> _Saved entries_
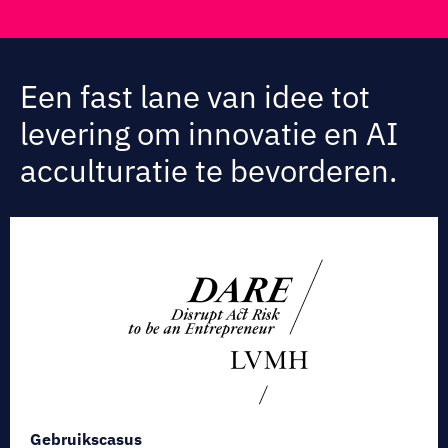
Een fast lane van idee tot
levering om innovatie en AI
acculturatie te bevorderen.
Gebruikscasus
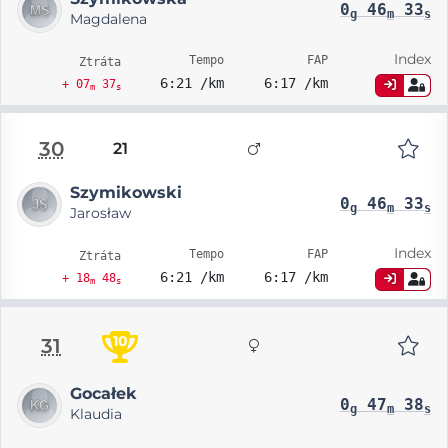
0
46
33
g
m
s
Magdalena
Index
Tempo
FAP
Ztráta
6:21 /km
6:17 /km
+ 07
37
m
s
30
21
Szymikowski
0
46
33
g
m
s
Jarosław
Index
Tempo
FAP
Ztráta
6:21 /km
6:17 /km
+ 18
48
m
s
10
31
Gocałek
0
47
38
g
m
s
Klaudia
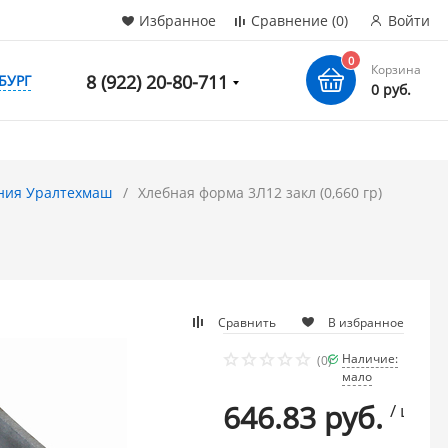
Избранное
Сравнение
(0)
Войти
0
Корзина
8 (922) 20-80-711
БУРГ
0 руб.
ния Уралтехмаш
Хлебная форма 3Л12 закл (0,660 гр)
Сравнить
В избранное
Наличие:
(0)
мало
646.83 руб.
/ шт.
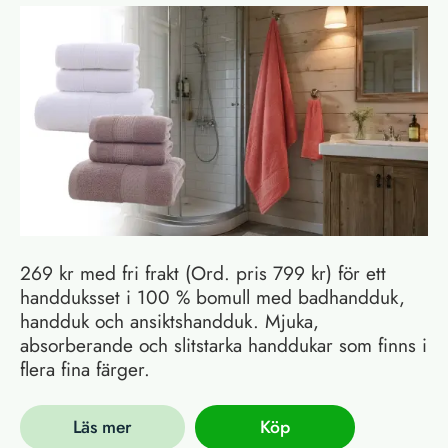
269 kr med fri frakt (Ord. pris 799 kr) för ett
handduksset i 100 % bomull med badhandduk,
handduk och ansiktshandduk. Mjuka,
absorberande och slitstarka handdukar som finns i
flera fina färger.
Läs mer
Köp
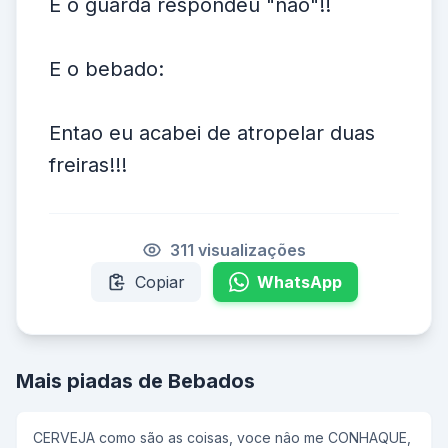
E o guarda respondeu "nao"!!
E o bebado:
Entao eu acabei de atropelar duas
freiras!!!
311 visualizações
Copiar
WhatsApp
Mais piadas de Bebados
CERVEJA como são as coisas, voce nâo me CONHAQUE,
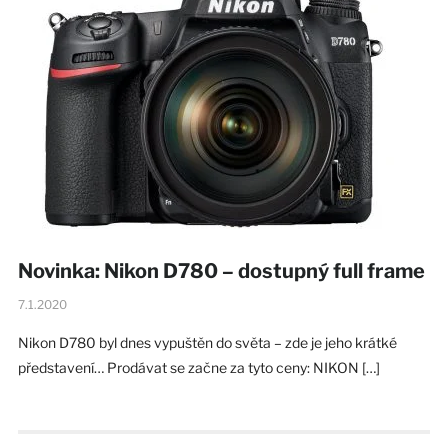
Novinka: Nikon D780 – dostupný full frame
7.1.2020
Nikon D780 byl dnes vypuštěn do světa – zde je jeho krátké
představení… Prodávat se začne za tyto ceny: NIKON […]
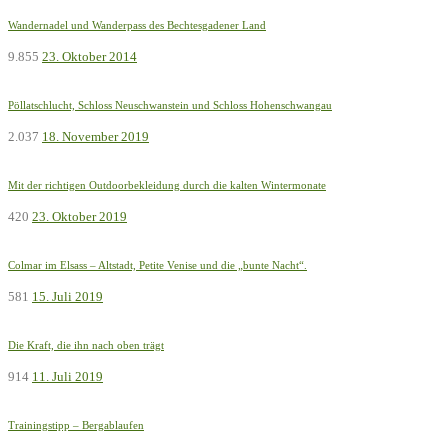
Wandernadel und Wanderpass des Bechtesgadener Land
9.855
23. Oktober 2014
Pöllatschlucht, Schloss Neuschwanstein und Schloss Hohenschwangau
2.037
18. November 2019
Mit der richtigen Outdoorbekleidung durch die kalten Wintermonate
420
23. Oktober 2019
Colmar im Elsass – Altstadt, Petite Venise und die „bunte Nacht“.
581
15. Juli 2019
Die Kraft, die ihn nach oben trägt
914
11. Juli 2019
Trainingstipp – Bergablaufen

> _ASSIGNED TASK_
Would you print all of the entries exactly, omitting any image?

> _EXPECTED ANSWER_
Een fast lane van idee tot
levering om innovatie en AI
acculturatie te bevorderen.
Gebruikscasus
0
46
33
g
m
s
Magdalena
Index
Tempo
FAP
Ztráta
6:21 /km
6:17 /km
+ 07
37
m
s
30
21
Szymikowski
0
46
33
g
m
s
Jarosław
Index
Tempo
FAP
Ztráta
6:21 /km
6:17 /km
+ 18
48
m
s
10
31
Gocałek
0
47
38
g
m
s
Klaudia
Избранное
Сравнение
(0)
Войти
0
Корзина
8 (922) 20-80-711
БУРГ
0 руб.
ния Уралтехмаш
Хлебная форма 3Л12 закл (0,660 гр)
Сравнить
В избранное
Наличие:
(0)
мало
646.83 руб.
/ шт.
269 kr med fri frakt (Ord. pris 799 kr) för ett
handduksset i 100 % bomull med badhandduk,
handduk och ansiktshandduk. Mjuka,
absorberande och slitstarka handdukar som finns i
flera fina färger.
Läs mer
Köp
E o guarda respondeu "nao"!!
E o bebado:
Entao eu acabei de atropelar duas
freiras!!!
311 visualizações
Copiar
WhatsApp
Mais piadas de Bebados
CERVEJA como são as coisas, voce nâo me CONHAQUE,
Novinka: Nikon D780 – dostupný full frame
7.1.2020
Nikon D780 byl dnes vypuštěn do světa – zde je jeho krátké
představení… Prodávat se začne za tyto ceny: NIKON […]
Wandernadel und Wanderpass des Bechtesgadener Land
9.855
23. Oktober 2014
Pöllatschlucht, Schloss Neuschwanstein und Schloss Hohenschwangau
2.037
18. November 2019
Mit der richtigen Outdoorbekleidung durch die kalten Wintermonate
420
23. Oktober 2019
Colmar im Elsass – Altstadt, Petite Venise und die „bunte Nacht“.
581
15. Juli 2019
Die Kraft, die ihn nach oben trägt
914
11. Juli 2019
Trainingstipp – Bergablaufen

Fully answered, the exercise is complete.